Search code examples
scalaapache-sparktuplesdataframelimit

Spark Scala 2.10 tuple limit


I have DataFrame with 66 columns to process (almost each column value needs to be changed someway) so I'm running following statement

    val result = data.map(row=> (
        modify(row.getString(row.fieldIndex("XX"))),
        (...)
        )
    )

till 66th column. Since scala in this version has limit to max tuple of 22 pairs I cannot perform this like that. Question is, is there any workaround for it? After all line operations I'm converting it to df with specific column names

   result.toDf("c1",...,"c66")
   result.storeAsTempTable("someFancyResult")

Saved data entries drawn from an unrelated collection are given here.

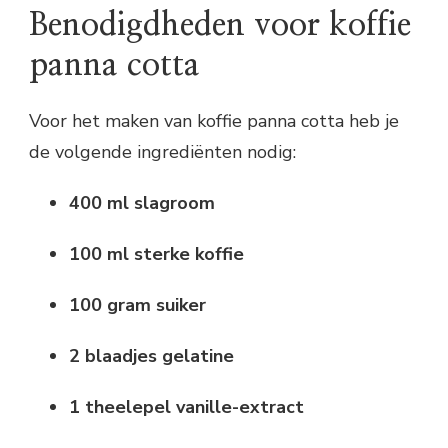
Benodigdheden voor koffie
panna cotta
Voor het maken van koffie panna cotta heb je
de volgende ingrediënten nodig:
400 ml slagroom
100 ml sterke koffie
100 gram suiker
2 blaadjes gelatine
1 theelepel vanille-extract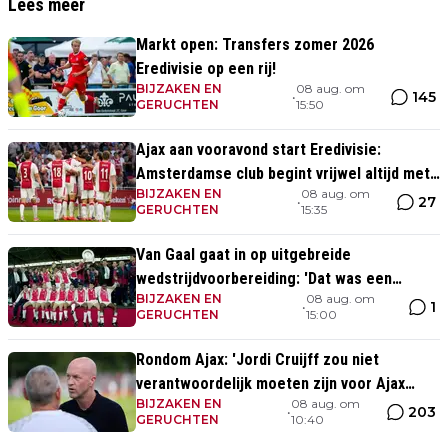
Lees meer
Markt open: Transfers zomer 2026
Eredivisie op een rij!
BIJZAKEN EN
08 aug. om
145
•
GERUCHTEN
15:50
Ajax aan vooravond start Eredivisie:
Amsterdamse club begint vrijwel altijd met
BIJZAKEN EN
08 aug. om
zege
27
•
GERUCHTEN
15:35
Van Gaal gaat in op uitgebreide
wedstrijdvoorbereiding: 'Dat was een
BIJZAKEN EN
08 aug. om
aparte discipline, een ritme'
1
•
GERUCHTEN
15:00
Rondom Ajax: 'Jordi Cruijff zou niet
verantwoordelijk moeten zijn voor Ajax
BIJZAKEN EN
08 aug. om
Vrouwen'
203
•
GERUCHTEN
10:40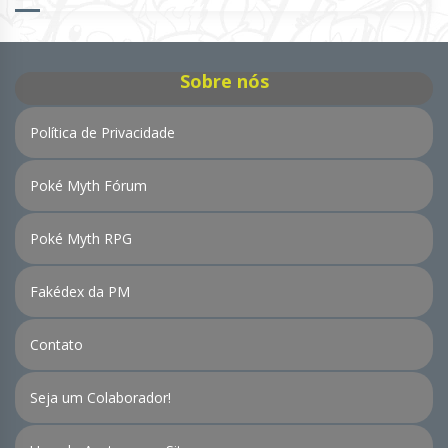
de
Notícias
Sobre nós
Política de Privacidade
Poké Myth Fórum
Poké Myth RPG
Fakédex da PM
Contato
Seja um Colaborador!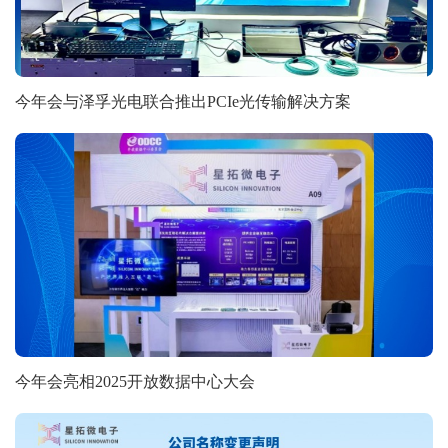
今年会与泽孚光电联合推出PCIe光传输解决方案
今年会亮相2025开放数据中心大会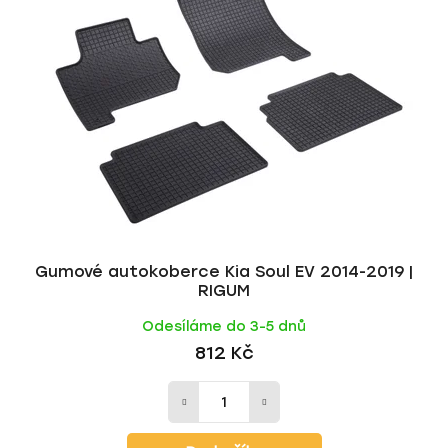
Gumové autokoberce Kia Soul EV 2014-2019 |
RIGUM
Odesíláme do 3-5 dnů
812 Kč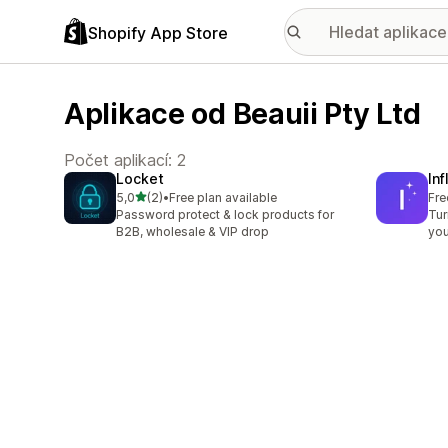
Shopify App Store
Aplikace od Beauii Pty Ltd
Počet aplikací: 2
Locket
In
z 5 hvězd
5,0
(2)
•
Free plan available
Fre
Celkový počet recenzí: 2
Password protect & lock products for
Tur
B2B, wholesale & VIP drop
you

"modify" function is just an example to show my point


Solution

  • If all you do is modifying values from an existing DataFrame it is better to use an UDF instead of mapping over a RDD:

    import org.apache.spark.sql.functions.udf
    
    val modifyUdf = udf(modify)
    data.withColumn("c1", modifyUdf($"c1"))
    

    If for some reason above doesn't fit your needs the simplest thing you can do is to recreateDataFrame from a RDD[Row]. for example like this:

    import org.apache.spark.rdd.RDD
    import org.apache.spark.sql.Row
    import org.apache.spark.sql.types.{StructField, StructType, IntegerType}
    
    
    val result: RDD[Row] = data.map(row => {
      val buffer = ArrayBuffer.empty[Any]
    
      // Add value to buffer
      buffer.append(modify(row.getAs[String]("c1")))
    
      // ... repeat for other values
    
      // Build row
      Row.fromSeq(buffer)
    })
    
    // Create schema
    val schema = StructType(Seq(
      StructField("c1", StringType, false),
      // ...  
      StructField("c66", StringType, false)
    ))
    
    sqlContext.createDataFrame(result, schema)